Make an exact copy of every entry, leaving the pictures out.

▶ **EXTRACTED DATA**
* * * *
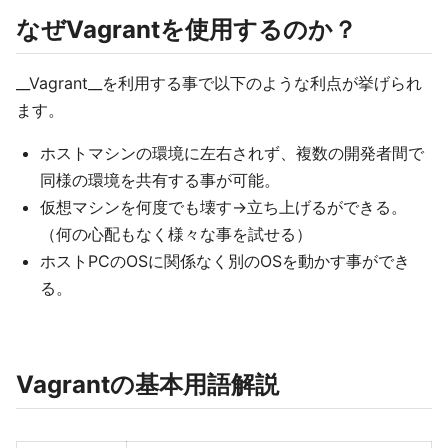
なぜVagrantを使用するのか？
__Vagrant__を利用する事で以下のような利点が挙げられ
ます。
ホストマシンの環境に左右されず、複数の開発者間で
同様の環境を共有する事が可能。
仮想マシンを何度でも壊す→立ち上げるができる。
（何の心配もなく様々な事を試せる）
ホストPCのOSに関係なく別のOSを動かす事ができ
る。
Vagrantの基本用語解説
* * * *
▶ **TASK RESPONSE**
なぜVagrantを使用するのか？
__Vagrant__を利用する事で以下のような利点が挙げられ
ます。
ホストマシンの環境に左右されず、複数の開発者間で
同様の環境を共有する事が可能。
仮想マシンを何度でも壊す→立ち上げるができる。
（何の心配もなく様々な事を試せる）
ホストPCのOSに関係なく別のOSを動かす事ができ
る。
Vagrantの基本用語解説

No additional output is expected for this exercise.